── Data for analysis ──

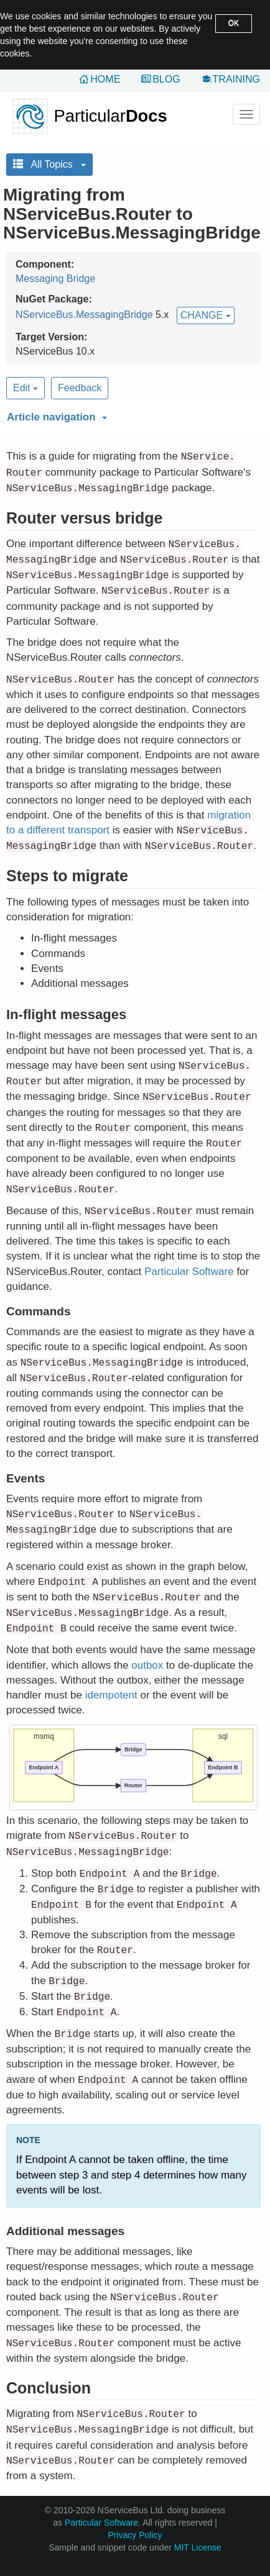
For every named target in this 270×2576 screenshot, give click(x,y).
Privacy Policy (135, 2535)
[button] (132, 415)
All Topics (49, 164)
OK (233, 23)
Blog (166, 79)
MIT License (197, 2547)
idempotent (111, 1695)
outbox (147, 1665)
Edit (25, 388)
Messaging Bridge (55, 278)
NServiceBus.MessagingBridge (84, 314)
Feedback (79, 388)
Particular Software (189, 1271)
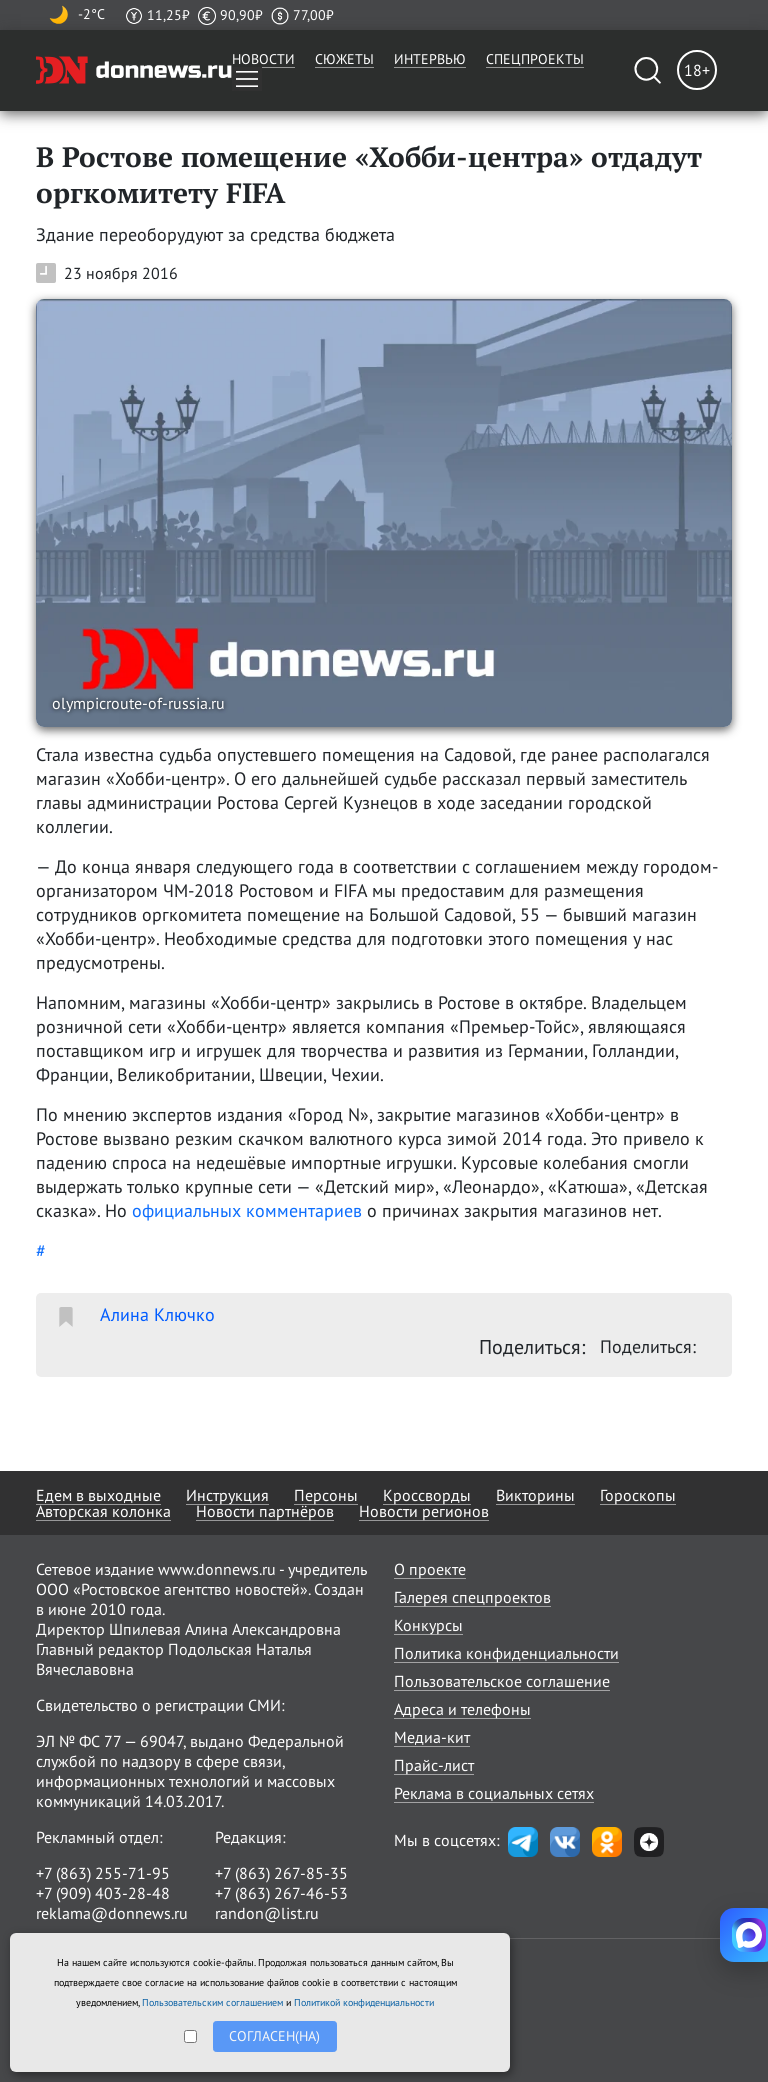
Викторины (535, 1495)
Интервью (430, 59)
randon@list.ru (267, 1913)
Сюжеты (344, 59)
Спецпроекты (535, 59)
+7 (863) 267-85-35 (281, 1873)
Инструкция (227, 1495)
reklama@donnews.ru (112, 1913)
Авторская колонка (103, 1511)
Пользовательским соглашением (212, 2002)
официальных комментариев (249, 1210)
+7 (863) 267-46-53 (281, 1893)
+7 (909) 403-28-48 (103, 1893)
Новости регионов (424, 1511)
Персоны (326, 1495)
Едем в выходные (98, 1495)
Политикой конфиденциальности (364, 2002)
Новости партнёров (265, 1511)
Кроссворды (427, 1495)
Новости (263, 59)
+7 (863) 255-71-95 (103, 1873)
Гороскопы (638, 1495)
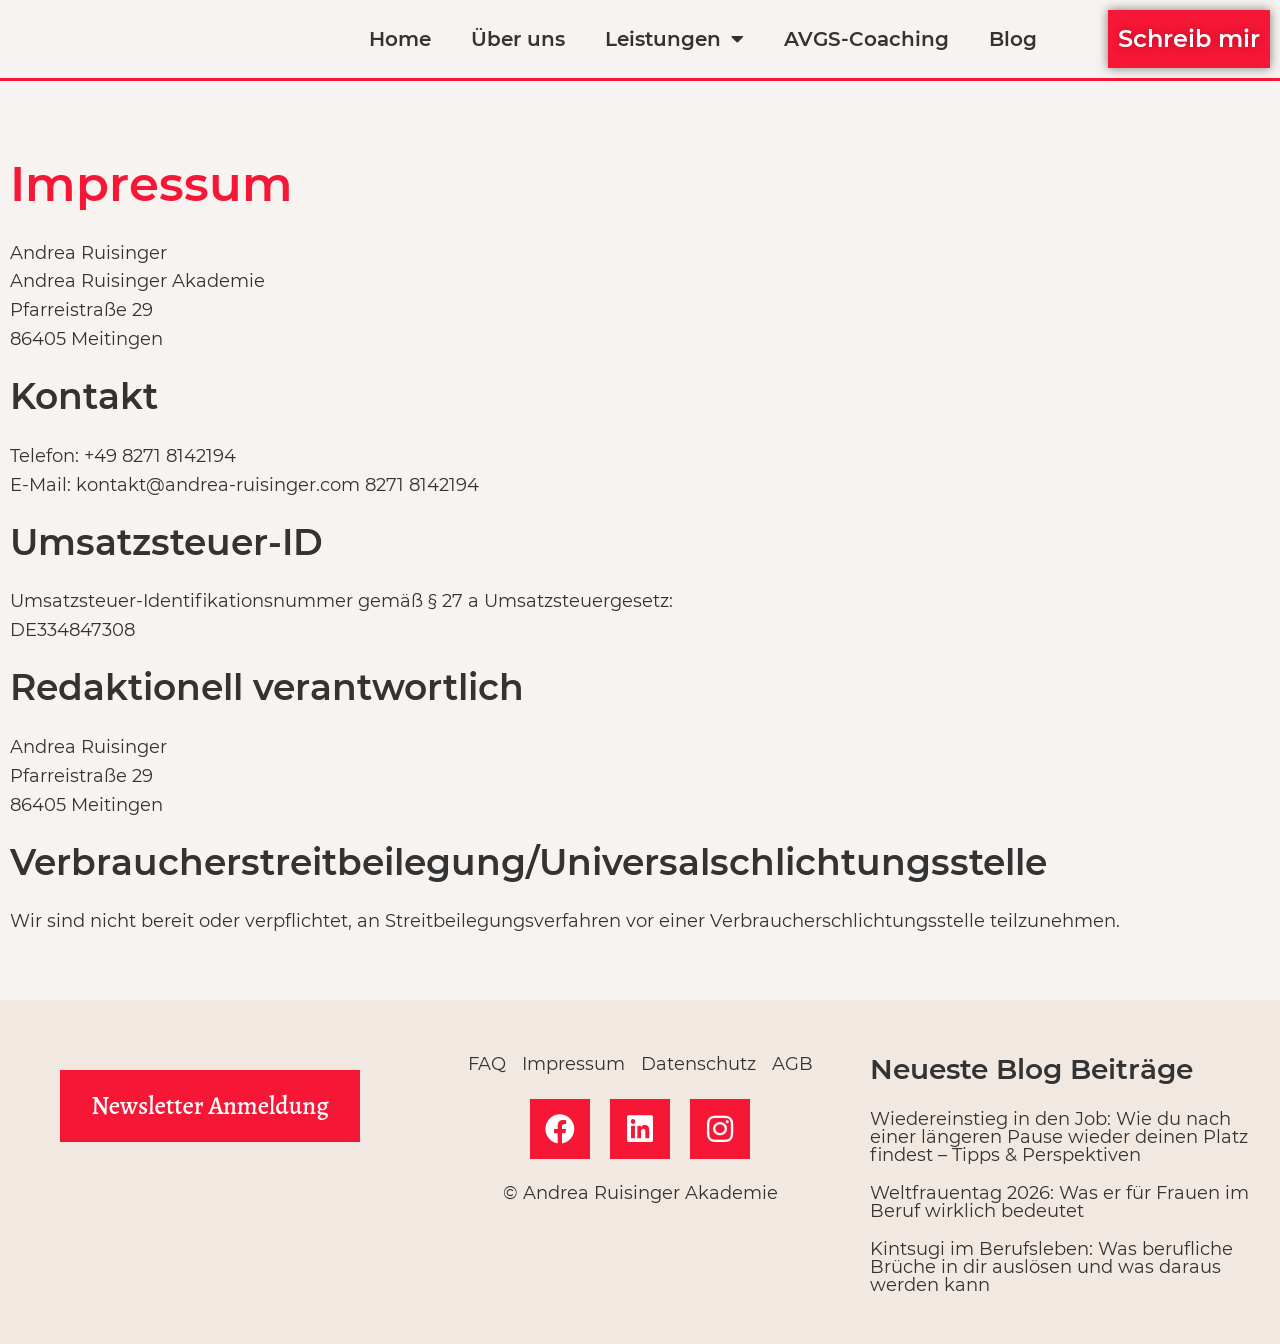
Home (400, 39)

───

§ **What this task involves**:
Copy the entries above exactly from the line with "Сюжеты (344, 59)" down to their last line, both ends included. Do not copy any pictures.

§ **Answer space**:
Сюжеты (344, 59)
Спецпроекты (535, 59)
+7 (863) 267-85-35 (281, 1873)
Инструкция (227, 1495)
reklama@donnews.ru (112, 1913)
Авторская колонка (103, 1511)
Пользовательским соглашением (212, 2002)
официальных комментариев (249, 1210)
+7 (863) 267-46-53 (281, 1893)
+7 (909) 403-28-48 (103, 1893)
Новости регионов (424, 1511)
Персоны (326, 1495)
Едем в выходные (98, 1495)
Политикой конфиденциальности (364, 2002)
Новости партнёров (265, 1511)
Кроссворды (427, 1495)
Новости (263, 59)
+7 (863) 255-71-95 (103, 1873)
Гороскопы (638, 1495)
Home (400, 39)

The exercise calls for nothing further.